Respect for the Precepts

January 29, 2015

Several years ago I was taking part in a discussion on the precepts, and a large part of the discussion concerned how to deal with ants in your house: How do you keep them out of the kitchen, how do you keep them out of the house without killing them? We went over all the ways in which you can deter ants with things like talcum powder, cinnamon, and paprika. And at the end of the discussion one of the participants, who hadn’t been participating all that much, commented sarcastically, “Well, tonight we’ve had a very deep discussion on the issue of ants.” And the thing was that his sarcasm was so dead wrong.

One of the purposes of the precepts is to force you to look more carefully at what you’re doing. After all, if you’re going to be mindful and alert, you have to be very attentive to your actions and their results. Holding strictly to the precepts is a very good way of getting practice in that kind of mindfulness and alertness. In fact, as the Buddha said, one of the bases for establishing mindfulness is that your precepts are pure. You’ve learned how to look carefully at what you’re doing, you think carefully about the consequences, and you learn how to do things more carefully as well.

For a lot of us, “deep issues” have to do with abstractions. But all too often, abstractions are just curtains, films over what’s actually going on. Years back, the same group of people had met and one of the women had just come back from a retreat where the theme of the retreat was the absolute and the relative and how to see your daily life as an interplay of the two. Someone mentioned the old joke about how the relative in the absolute is your uncle in the liquor cabinet, and the absolute in the relative is when he’s drunk all your vodka. At any rate, as the woman was talking about the absolute and the relative and trying to apply those concepts to her life, you could see she was getting more and more confused. So it’s good to strip things down to actual, concrete details. And the precepts are a very good way of doing that. At the same time, meditating on your precepts is an important part of the practice. When you can look at your actions and realize that you haven’t harmed anybody, that you’ve held to your principles, it gives you the self-esteem and confidence needed to get the mind into the type of concentration that will lead to discernment.

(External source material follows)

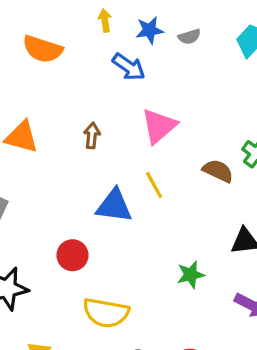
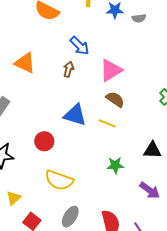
blue arrow: (129, 67) -> (80, 46), moved
brown semicircle: (218, 171) -> (115, 99), moved
yellow line: (154, 185) -> (107, 123), moved, turned -48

Then concentration and discernment will help make your practice of the precepts even more solid and perceptive.

One of the distinctive principles of the forest tradition is its understanding of the interplay among virtue, concentration, and discernment. Usually, outside of the forest tradition, they’re taught three-in-a-row like that: You start with virtue and then, when that’s good, you learn concentration, and then when that’s good you work on your discernment. But from the beginning of his practice, Ajaan Mun realized that you can’t do it that way. You have to use all three simultaneously so that they strengthen one another. You use the concentration to firm up your virtue; you use your discernment to firm up your virtue and your concentration.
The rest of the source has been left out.